Forum Moderators: open

Message Too Old, No Replies

removing a specific subdirectory from google index...

         

hugo_guzman

7:12 pm on Oct 18, 2004 (gmt 0)

10+ Year Member



Here's my issue:

My company is trying to remove an entire subdirectory's worth of pages from a section our site (at the request of an advertiser). My first idea was to simply use the robots.txt command to exclude this subdirectory. The problem with that course of action is twofold (in my opinion):

1)Googlebot does not always obey the robots.txt command

2)Even if the command works, google will still have those pages in its cache, so the pages may remained indexed and accesible in Google.

Can anyone think of an unobstrusive means of getting these pages out of the google index (don't tell me to remove the pages from our site...that is not an option at this point...don't ask me why ).

I was thinking of using a 301 but I'm not sure that is the right course of action.

Basically, the goal is to remove these pages from the google index so that our users cannot find them when they perform a domain search using our (powered by google) search tool.
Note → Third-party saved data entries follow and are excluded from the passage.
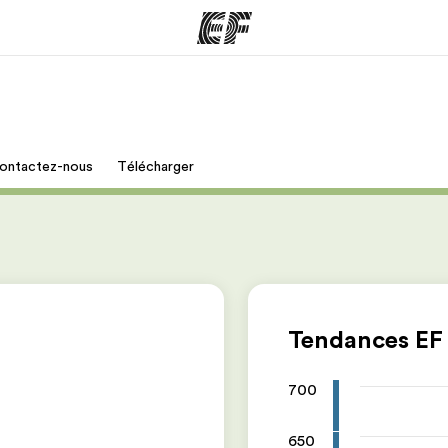
mmes
Bureaux
A prop
ontactez-nous
Télécharger
res
Trouver un bureau
Qui so
Tendances EF
700
650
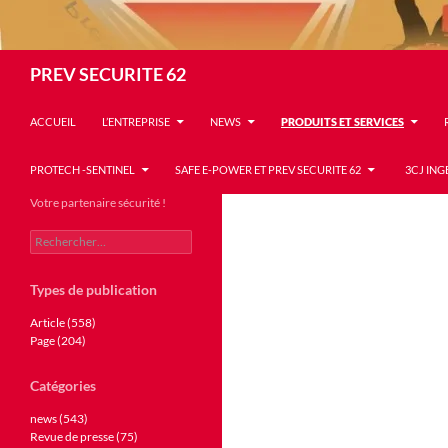
Recherche
PREV SECURITE 62
ACCUEIL
L’ENTREPRISE
NEWS
PRODUITS ET SERVICES
PROTECH -SENTINEL
SAFE E-POWER ET PREV SECURITE 62
3CJ ING
Votre partenaire sécurité !
Rechercher :
Types de publication
Article (558)
Page (204)
Catégories
news (543)
Revue de presse (75)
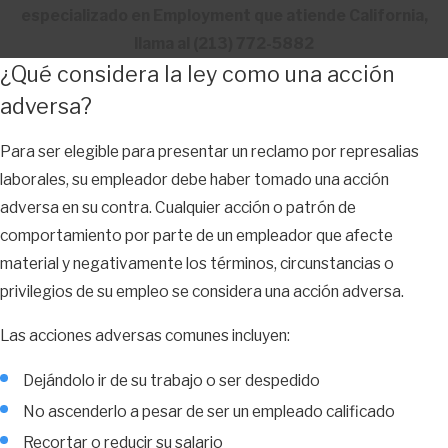
especializado en Employment que atiende California,
llama al
(213) 772-5882
¿Qué considera la ley como una acción
adversa?
Para ser elegible para presentar un reclamo por represalias
laborales, su empleador debe haber tomado una acción
adversa en su contra. Cualquier acción o patrón de
comportamiento por parte de un empleador que afecte
material y negativamente los términos, circunstancias o
privilegios de su empleo se considera una acción adversa.
Las acciones adversas comunes incluyen:
Dejándolo ir de su trabajo o ser despedido
No ascenderlo a pesar de ser un empleado calificado
Recortar o reducir su salario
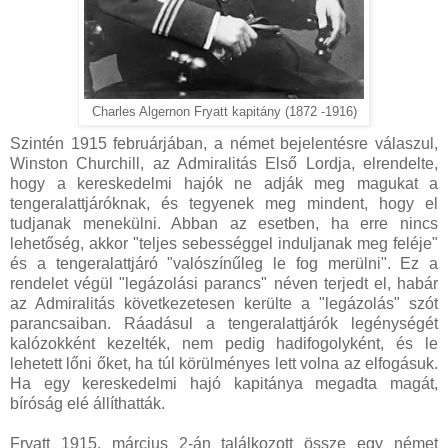
Charles Algernon Fryatt kapitány (1872 -1916)
Szintén 1915 februárjában, a német bejelentésre válaszul,
Winston Churchill, az Admiralitás Első Lordja, elrendelte,
hogy a kereskedelmi hajók ne adják meg magukat a
tengeralattjáróknak, és tegyenek meg mindent, hogy el
tudjanak menekülni. Abban az esetben, ha erre nincs
lehetőség, akkor "teljes sebességgel induljanak meg feléje"
és a tengeralattjáró "valószínűleg le fog merülni". Ez a
rendelet végül "legázolási parancs" néven terjedt el, habár
az Admiralitás következetesen kerülte a "legázolás" szót
parancsaiban. Ráadásul a tengeralattjárók legénységét
kalózokként kezelték, nem pedig hadifogolyként, és le
lehetett lőni őket, ha túl körülményes lett volna az elfogásuk.
Ha egy kereskedelmi hajó kapitánya megadta magát,
bíróság elé állíthatták.
Fryatt 1915. március 2-án találkozott össze egy német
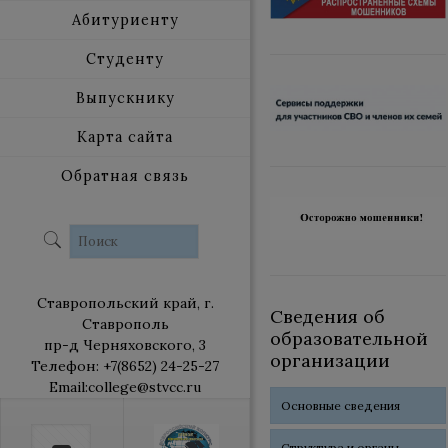
Абитуриенту
Студенту
Выпускнику
Карта сайта
Обратная связь
Ставропольский край, г.
Сведения об
Ставрополь
образовательной
пр-д Черняховского, 3
организации
Телефон: +7(8652) 24-25-27
Email:college@stvcc.ru
Основные сведения
Структура и органы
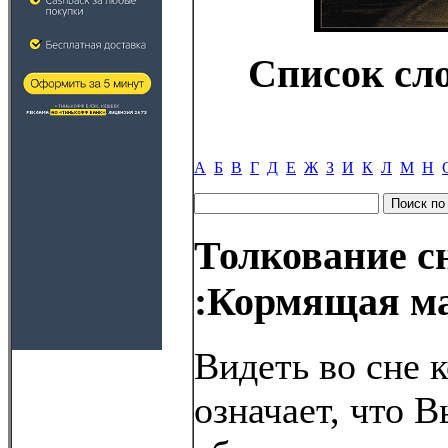
Список сл
А
Б
В
Г
Д
Е
Ж
З
И
К
Л
М
Н
Толкование с
:Кормящая м
Видеть во сне 
означает, что 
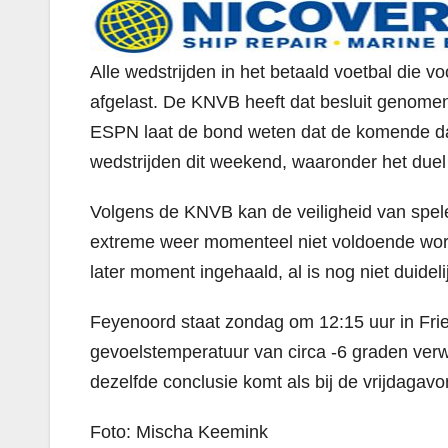
Alle wedstrijden in het betaald voetbal die v
afgelast. De KNVB heeft dat besluit geno
ESPN laat de bond weten dat de komende d
wedstrijden dit weekend, waaronder het due
Volgens de KNVB kan de veiligheid van spele
extreme weer momenteel niet voldoende wor
later moment ingehaald, al is nog niet duideli
Feyenoord staat zondag om 12:15 uur in Frie
gevoelstemperatuur van circa -6 graden verw
dezelfde conclusie komt als bij de vrijdagav
Foto: Mischa Keemink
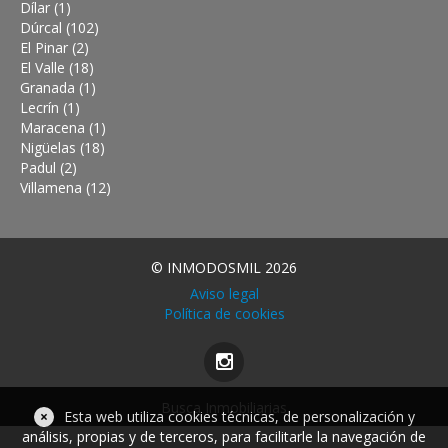
Dílar (1)
Dúrcal (102)
El Pinar (2)
El Valle (18)
Granada (1)
Lecrín (1)
Maracena (1)
Nigüelas (18)
Padul (2)
Villamena (12)
© INMODOSMIL 2026
Aviso legal
Política de cookies
Busca Inmobiliarias
×
Esta web utiliza cookies técnicas, de personalización y
análisis, propias y de terceros, para facilitarle la navegación de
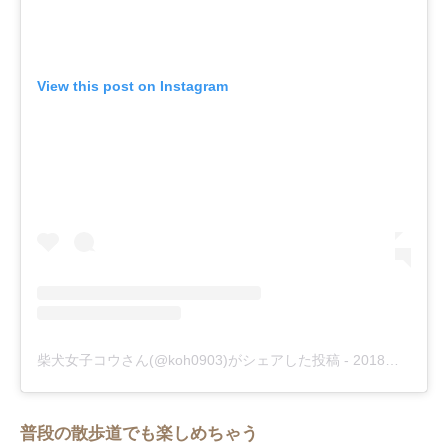
View this post on Instagram
柴犬女子コウさん(@koh0903)がシェアした投稿
-
2018年12月月8日午前4時45分PST
普段の散歩道でも楽しめちゃう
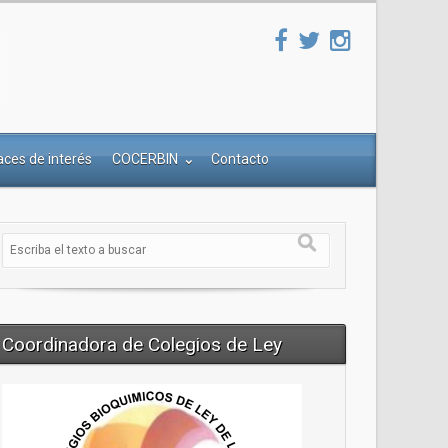
aces de interés
COCERBIN
Contacto
Coordinadora de Colegios de Ley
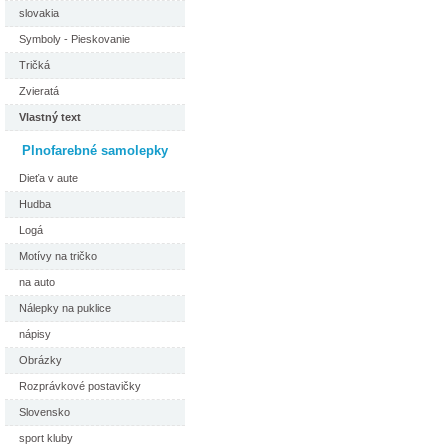
slovakia
Symboly - Pieskovanie
Tričká
Zvieratá
Vlastný text
Plnofarebné samolepky
Dieťa v aute
Hudba
Logá
Motívy na tričko
na auto
Nálepky na puklice
nápisy
Obrázky
Rozprávkové postavičky
Slovensko
sport kluby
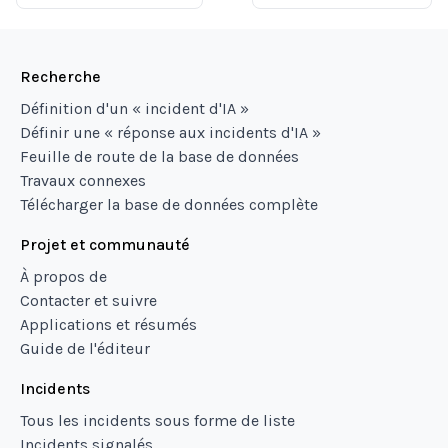
Recherche
Définition d'un « incident d'IA »
Définir une « réponse aux incidents d'IA »
Feuille de route de la base de données
Travaux connexes
Télécharger la base de données complète
Projet et communauté
À propos de
Contacter et suivre
Applications et résumés
Guide de l'éditeur
Incidents
Tous les incidents sous forme de liste
Incidents signalés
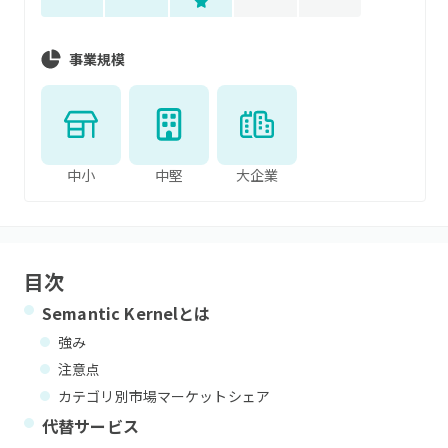
事業規模
中小
中堅
大企業
目次
Semantic Kernel
とは
強み
注意点
カテゴリ別市場マーケットシェア
代替サービス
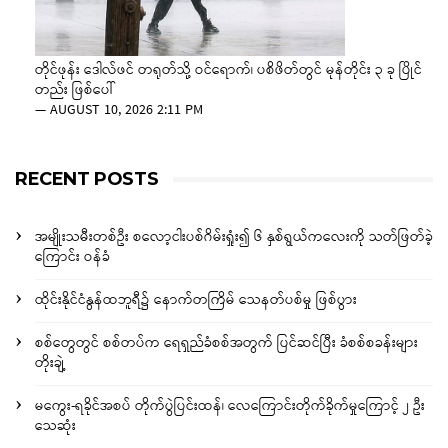
တိုင်ဖုန်း ဒေါလ်ဖင် တရုတ်သို့ ဝင်ရောက်၊ ပစိဖိတ်တွင် မုန်တိုင်း ၃ ခု ပြိုင်
တည်း ဖြစ်ပေါ်
—
AUGUST 10, 2026 2:11 PM
RECENT POSTS
အမျိုးသမီးတစ်ဦး စလော့ငါးပစ်ဂိမ်းရှုံး၍ ၆ နှစ်ရွယ်ကလေးကို သတ်ဖြတ်ခဲ့
ကြောင်း ဝန်ခံ
ထိုင်းနိုင်ငံနွန်ထဘူရီ၌ နောက်တကြိမ် သေနတ်ပစ်မှု ဖြစ်ပွား
စစ်တွေတွင် စစ်တပ်က ရေရှည်ခံစစ်အတွက် ပြင်ဆင်ပြီး ခံစစ်စခန်းများ
တိုးချဲ့
မကွေး-ရခိုင်အစပ် တိုက်ပွဲပြင်းထန်၊ လေကြောင်းတိုက်ခိုက်မှုကြောင့် ၂ ဦး
သေဆုံး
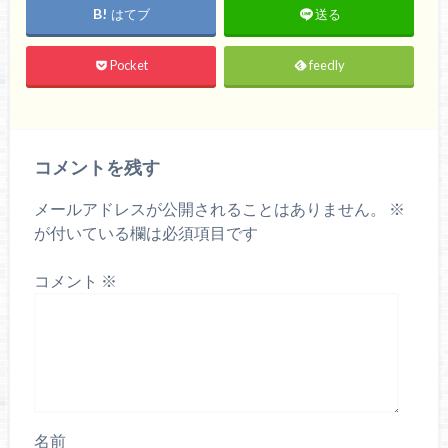
はてブ
送る
Pocket
feedly
コメントを残す
メールアドレスが公開されることはありません。
※
が付いている欄は必須項目です
コメント
※
名前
Any suggestions would be appreciated.

Hugo

Brett_Tabke

7:16 pm on Oct 18, 2004 (gmt 0)

WebmasterWorld Administrator 10+ Year Member Top Contributors Of The Month



1- google *always* obeys the command in Googles interpretation of the standard. That command is to "not index". That does *not* mean that they can not spider the content.

2- nope. i disagree.

If you are worried aobut the bots.txt working - then use bots no index meta tags instead.

>I was thinking of using a 301 but I'm not
>sure that is the right course of action.

Ya, simple htaccess command to redirect that directory for gbot to a 404.

hugo_guzman

7:37 pm on Oct 18, 2004 (gmt 0)

10+ Year Member



Brett,
Thanks for the quick feedback. The robots.txt metatag option maybe a bit difficult to implement because the subdirectory in question has 1000s of individual pages.

So you're fairly sure that if I use the robots.txt exclude the pages in the subdirectory will no longer be in google's index?

I just want to confirm before moving forward with a course of action.

Hugo